You could extend the argument that an itinerant childhood prepares you for life in a band even further. The Clash’s Joe Strummer, for example, travelled widely as a child, following his father’s Foreign Office postings. Equally, he attributed much of his character to his reaction against the authority figures of his childhood, which may be another reason why preachers’ children head into the rebellious life of a musician. Mind you, not all preachers appear to be the sober, clean-cut authority figures you might imagine. Take, for example, Joe Simpson’s not very clerical language when describing his daughter Jessica’s attributes: “Jessica never tries to be sexy. She just is sexy. If you put her in a T-shirt or you put her in a bustier, she’s sexy in both. She’s got double-Ds! You can’t cover those suckers up!” Er, more tea, vicar?

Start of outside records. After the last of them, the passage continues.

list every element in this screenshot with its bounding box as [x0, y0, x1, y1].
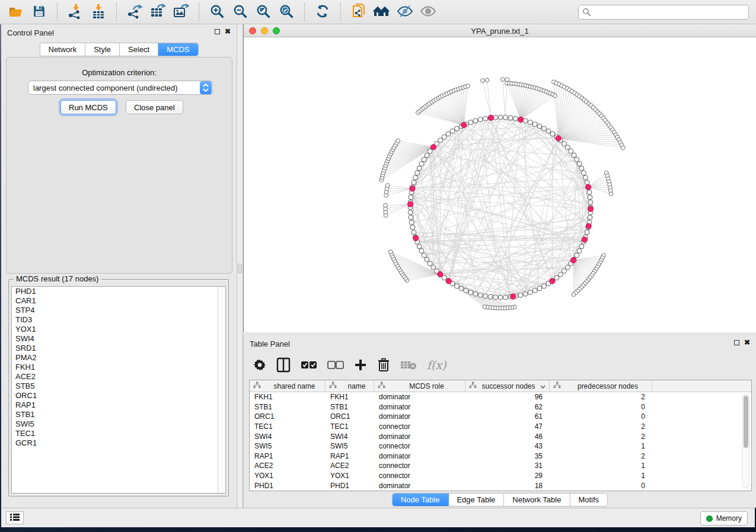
table-row[interactable]: SWI4SWI4dominator462 [250, 431, 751, 441]
fit-selected-button[interactable] [277, 3, 295, 21]
open-file-button[interactable] [7, 3, 25, 21]
mcds-result-item[interactable]: TEC1 [12, 429, 225, 438]
table-row[interactable]: TEC1TEC1connector472 [250, 422, 751, 432]
mcds-result-item[interactable]: PHD1 [12, 287, 225, 296]
zoom-out-button[interactable] [231, 3, 249, 21]
tab-mcds[interactable]: MCDS [158, 43, 197, 56]
table-row[interactable]: SWI5SWI5connector431 [250, 441, 751, 451]
column-header-name[interactable]: name [326, 380, 374, 392]
hide-selected-button[interactable] [396, 3, 414, 21]
memory-label: Memory [716, 514, 742, 523]
column-header-shared-name[interactable]: shared name [250, 380, 326, 392]
fit-content-button[interactable] [254, 3, 272, 21]
houses-button[interactable] [373, 3, 391, 21]
mcds-result-item[interactable]: FKH1 [12, 363, 225, 372]
import-table-button[interactable] [90, 3, 107, 21]
column-header-predecessor-nodes[interactable]: predecessor nodes [550, 380, 652, 392]
table-cell: FKH1 [250, 393, 326, 401]
mcds-result-item[interactable]: GCR1 [12, 438, 225, 448]
table-row[interactable]: STB1STB1dominator620 [250, 402, 751, 412]
table-cell: 0 [550, 482, 652, 490]
network-window-titlebar[interactable]: YPA_prune.txt_1 [243, 24, 756, 37]
mcds-result-item[interactable]: YOX1 [12, 325, 225, 334]
close-panel-icon[interactable]: ✖ [225, 28, 231, 34]
task-history-button[interactable] [6, 511, 24, 524]
network-view-canvas[interactable] [243, 37, 756, 332]
table-row[interactable]: FKH1FKH1dominator962 [250, 392, 751, 402]
tab-style[interactable]: Style [85, 43, 120, 56]
column-header-successor-nodes[interactable]: successor nodes [465, 380, 550, 392]
unselect-all-columns-icon[interactable] [327, 361, 344, 369]
table-cell: PHD1 [250, 482, 326, 490]
node-table-body: FKH1FKH1dominator962STB1STB1dominator620… [250, 392, 751, 491]
toolbar-separator [340, 3, 341, 21]
table-row[interactable]: ORC1ORC1dominator610 [250, 412, 751, 422]
share-document-button[interactable] [350, 3, 368, 21]
delete-column-icon[interactable] [377, 358, 390, 372]
zoom-out-icon [232, 4, 248, 21]
node-table[interactable]: shared namenameMCDS rolesuccessor nodesp… [249, 380, 752, 491]
eye-slash-icon [396, 4, 414, 20]
table-cell: 35 [465, 452, 550, 460]
mcds-result-item[interactable]: ORC1 [12, 391, 225, 400]
run-mcds-button[interactable]: Run MCDS [60, 100, 116, 114]
mcds-result-item[interactable]: RAP1 [12, 400, 225, 410]
splitter-grip[interactable] [238, 264, 242, 273]
column-header-label: MCDS role [388, 382, 465, 390]
apply-layout-button[interactable] [314, 3, 331, 21]
mcds-result-item[interactable]: SRD1 [12, 344, 225, 353]
column-type-icon [253, 382, 261, 390]
mcds-result-item[interactable]: STB5 [12, 382, 225, 391]
close-panel-button[interactable]: Close panel [126, 100, 183, 114]
mcds-list-scrollbar[interactable] [218, 287, 225, 493]
table-row[interactable]: PHD1PHD1dominator180 [250, 480, 751, 491]
mcds-result-item[interactable]: STB1 [12, 410, 225, 419]
save-session-button[interactable] [30, 3, 48, 21]
mcds-result-item[interactable]: PMA2 [12, 353, 225, 363]
tab-motifs[interactable]: Motifs [570, 493, 607, 506]
search-input[interactable] [578, 5, 749, 20]
mcds-result-item[interactable]: CAR1 [12, 296, 225, 306]
table-scrollbar-thumb[interactable] [744, 396, 748, 448]
table-cell: ACE2 [250, 462, 326, 470]
status-bar: Memory [1, 508, 755, 527]
memory-button[interactable]: Memory [700, 511, 748, 525]
tab-edge-table[interactable]: Edge Table [448, 493, 504, 506]
tab-select[interactable]: Select [120, 43, 158, 56]
vertical-splitter[interactable] [237, 24, 243, 508]
show-all-button[interactable] [419, 3, 437, 21]
close-panel-icon[interactable]: ✖ [744, 339, 750, 345]
mcds-result-list[interactable]: PHD1CAR1STP4TID3YOX1SWI4SRD1PMA2FKH1ACE2… [11, 286, 226, 493]
add-column-icon[interactable] [354, 358, 367, 371]
mcds-result-item[interactable]: STP4 [12, 306, 225, 315]
tab-network[interactable]: Network [40, 43, 85, 56]
import-network-button[interactable] [66, 3, 84, 21]
network-graph[interactable] [244, 37, 756, 332]
table-row[interactable]: RAP1RAP1dominator352 [250, 451, 751, 462]
select-all-columns-icon[interactable] [301, 361, 317, 369]
tab-node-table[interactable]: Node Table [393, 493, 449, 506]
split-columns-icon[interactable] [276, 357, 291, 373]
export-image-button[interactable] [172, 3, 190, 21]
float-panel-icon[interactable] [734, 340, 739, 345]
float-panel-icon[interactable] [215, 29, 220, 34]
table-settings-button[interactable] [253, 358, 266, 371]
export-network-button[interactable] [126, 3, 143, 21]
column-header-mcds-role[interactable]: MCDS role [374, 380, 465, 392]
table-row[interactable]: ACE2ACE2connector311 [250, 461, 751, 471]
table-scrollbar[interactable] [742, 394, 749, 488]
mcds-result-item[interactable]: SWI5 [12, 419, 225, 429]
export-table-button[interactable] [149, 3, 167, 21]
mcds-result-item[interactable]: ACE2 [12, 372, 225, 382]
mcds-result-item[interactable]: TID3 [12, 315, 225, 325]
tab-network-table[interactable]: Network Table [504, 493, 570, 506]
table-row[interactable]: YOX1YOX1connector291 [250, 471, 751, 481]
table-cell: 62 [465, 403, 550, 411]
mcds-result-item[interactable]: SWI4 [12, 334, 225, 344]
table-cell: SWI4 [326, 432, 374, 441]
optimization-criterion-select[interactable]: largest connected component (undirected) [28, 81, 213, 95]
table-panel: Table Panel ✖ f(x) shared namenameMCDS [243, 335, 756, 508]
zoom-in-button[interactable] [208, 3, 226, 21]
delete-table-icon [400, 360, 417, 370]
column-type-icon [469, 382, 477, 390]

The Followill boys’ father left the ministry after he was divorced, a big event in his children’s lives. As Nathan has said: “We realised that our dad, the greatest man we ever knew, was only human. And so are we. People are gonna f*** up. They’re gonna want to experiment with drugs, have premarital sex ... ”
Not the Jonas boys, though. They wear “purity rings”, underlining their vow to stay chaste until they’re married. Yet if your route to musical fame is via the Disney organisation, perhaps what you want to inherit from a preacher father is discipline and a Protestant work ethic. Certainly this will have helped Nick Jonas through a gruelling childhood schedule of appearances in stage musicals on top of a full day at school, and through the challenge of living with diabetes.

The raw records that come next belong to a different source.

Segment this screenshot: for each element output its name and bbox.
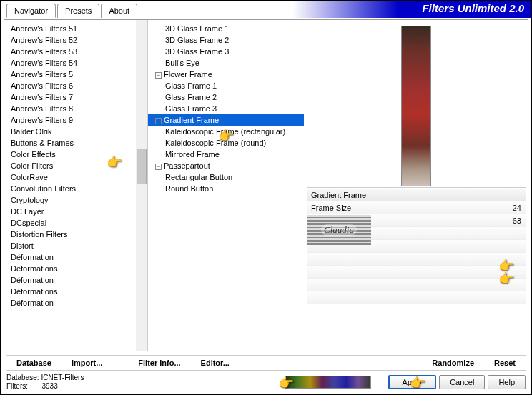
filter-item[interactable]: 3D Glass Frame 2	[148, 34, 304, 46]
filter-item[interactable]: Round Button	[148, 183, 304, 194]
help-button[interactable]: Help	[488, 375, 526, 389]
tab-navigator[interactable]: Navigator	[6, 4, 56, 18]
param-empty	[307, 252, 526, 265]
filter-label: Flower Frame	[164, 70, 212, 79]
filter-name: Gradient Frame	[307, 189, 526, 201]
filter-label: Bull's Eye	[165, 59, 200, 67]
filter-info-button[interactable]: Filter Info...	[128, 359, 190, 367]
param-value: 63	[513, 216, 521, 225]
import-button[interactable]: Import...	[61, 359, 112, 367]
category-item[interactable]: Distortion Filters	[4, 229, 147, 240]
filter-label: 3D Glass Frame 3	[165, 47, 229, 56]
tabs: Navigator Presets About	[6, 4, 139, 18]
filter-label: 3D Glass Frame 1	[165, 24, 229, 33]
collapse-icon[interactable]: −	[155, 118, 162, 124]
category-item[interactable]: Buttons & Frames	[4, 137, 147, 149]
filter-list[interactable]: 3D Glass Frame 13D Glass Frame 23D Glass…	[148, 20, 304, 351]
filter-label: Mirrored Frame	[165, 150, 220, 159]
gradient-preview[interactable]	[285, 376, 371, 389]
content: Andrew's Filters 51Andrew's Filters 52An…	[4, 19, 528, 351]
filter-item[interactable]: Glass Frame 3	[148, 103, 304, 114]
category-item[interactable]: Deformations	[4, 263, 147, 274]
category-item[interactable]: Distort	[4, 240, 147, 251]
category-item[interactable]: Andrew's Filters 5	[4, 69, 147, 80]
tab-presets[interactable]: Presets	[57, 4, 99, 18]
category-item[interactable]: Déformations	[4, 286, 147, 297]
preview-image	[401, 26, 431, 186]
param-value: 24	[513, 204, 521, 212]
category-item[interactable]: Andrew's Filters 6	[4, 80, 147, 91]
param-label: Frame Size	[311, 204, 351, 212]
category-item[interactable]: Andrew's Filters 54	[4, 57, 147, 69]
category-item[interactable]: Andrew's Filters 9	[4, 114, 147, 126]
cancel-button[interactable]: Cancel	[439, 375, 485, 389]
toolbar: Database Import... Filter Info... Editor…	[6, 355, 526, 371]
preview-area	[307, 23, 526, 187]
category-item[interactable]: Déformation	[4, 297, 147, 309]
filter-item[interactable]: −Gradient Frame	[148, 114, 304, 126]
category-item[interactable]: Andrew's Filters 7	[4, 91, 147, 103]
filter-label: Kaleidoscopic Frame (round)	[165, 139, 266, 147]
category-item[interactable]: Convolution Filters	[4, 183, 147, 194]
filter-label: Rectangular Button	[165, 173, 232, 181]
filter-item[interactable]: Bull's Eye	[148, 57, 304, 69]
filters-label: Filters:	[6, 382, 28, 390]
category-item[interactable]: Déformation	[4, 274, 147, 286]
scrollbar-thumb[interactable]	[137, 149, 147, 184]
filter-item[interactable]: Kaleidoscopic Frame (rectangular)	[148, 126, 304, 137]
filter-item[interactable]: 3D Glass Frame 3	[148, 46, 304, 57]
filter-item[interactable]: Glass Frame 1	[148, 80, 304, 91]
category-item[interactable]: Color Filters	[4, 160, 147, 171]
filter-item[interactable]: 3D Glass Frame 1	[148, 23, 304, 34]
database-button[interactable]: Database	[6, 359, 61, 367]
filter-label: Glass Frame 2	[165, 93, 217, 101]
filter-item[interactable]: Glass Frame 2	[148, 91, 304, 103]
collapse-icon[interactable]: −	[155, 164, 162, 170]
filter-item[interactable]: −Flower Frame	[148, 69, 304, 80]
editor-button[interactable]: Editor...	[191, 359, 240, 367]
app-title: Filters Unlimited 2.0	[422, 2, 524, 14]
filter-label: Gradient Frame	[164, 116, 219, 124]
watermark-logo: Claudia	[307, 215, 371, 245]
category-item[interactable]: Cryptology	[4, 194, 147, 206]
category-item[interactable]: Andrew's Filters 51	[4, 23, 147, 34]
param-frame-size[interactable]: Frame Size 24	[307, 201, 526, 214]
tab-about[interactable]: About	[101, 4, 137, 18]
filter-label: Glass Frame 1	[165, 81, 217, 90]
category-item[interactable]: Color Effects	[4, 149, 147, 160]
apply-button[interactable]: Apply	[388, 375, 437, 389]
filter-item[interactable]: Rectangular Button	[148, 171, 304, 183]
footer-info: Database: ICNET-Filters Filters: 3933	[6, 374, 84, 391]
param-empty	[307, 278, 526, 291]
db-value: ICNET-Filters	[41, 374, 84, 381]
watermark-text: Claudia	[321, 224, 357, 236]
filter-item[interactable]: Mirrored Frame	[148, 149, 304, 160]
category-item[interactable]: DCspecial	[4, 217, 147, 229]
filter-label: Glass Frame 3	[165, 104, 217, 113]
scrollbar[interactable]	[136, 20, 147, 351]
category-item[interactable]: DC Layer	[4, 206, 147, 217]
category-list[interactable]: Andrew's Filters 51Andrew's Filters 52An…	[4, 20, 148, 351]
preview-panel: Gradient Frame Frame Size 24 Gradient Of…	[304, 20, 528, 351]
filter-label: 3D Glass Frame 2	[165, 36, 229, 44]
params-panel: Gradient Frame Frame Size 24 Gradient Of…	[307, 187, 526, 304]
filters-value: 3933	[41, 382, 57, 390]
param-empty	[307, 291, 526, 304]
category-item[interactable]: Balder Olrik	[4, 126, 147, 137]
category-item[interactable]: Andrew's Filters 8	[4, 103, 147, 114]
filter-label: Passepartout	[164, 161, 210, 170]
footer: Database: ICNET-Filters Filters: 3933 Ap…	[6, 373, 526, 391]
category-item[interactable]: Déformation	[4, 251, 147, 263]
filter-item[interactable]: Kaleidoscopic Frame (round)	[148, 137, 304, 149]
category-item[interactable]: Andrew's Filters 52	[4, 34, 147, 46]
db-label: Database:	[6, 374, 39, 381]
randomize-button[interactable]: Randomize	[422, 359, 484, 367]
param-empty	[307, 265, 526, 278]
reset-button[interactable]: Reset	[484, 359, 526, 367]
collapse-icon[interactable]: −	[155, 72, 162, 79]
filter-label: Kaleidoscopic Frame (rectangular)	[165, 127, 285, 136]
category-item[interactable]: Andrew's Filters 53	[4, 46, 147, 57]
category-item[interactable]: ColorRave	[4, 171, 147, 183]
app-window: Navigator Presets About Filters Unlimite…	[0, 0, 532, 395]
filter-item[interactable]: −Passepartout	[148, 160, 304, 171]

Even if Kings of Leon have - famously - been somewhat less clean-living, they appear not to have lost their faith. There’s a lyric on their new album that says “Jesus don’t love me”, and Caleb has admitted to the NME that “when it was played back to me and I heard the line ... my eyes welled up with tears. It was the worst thing that I could imagine”.
The influence of the parental preacher casts its shadow in the unlikeliest places. The rap group Three 6 Mafia surprised many people when they won an Oscar in 2006 for their song It’s Hard out Here for a Pimp (causing the host, Jon Stewart, to note: “To recap, Three 6 Mafia 1, Martin Scorsese 0”), but they’ve caused more controversy because of alleged satanic imagery in their lyrics. Three 6 Mafia rapper Juicy J had a simple rebuttal to these claims: there was no way the group could be devil worshippers, because his father was a preacher, and if he started worshipping Satan, his dad would kill him.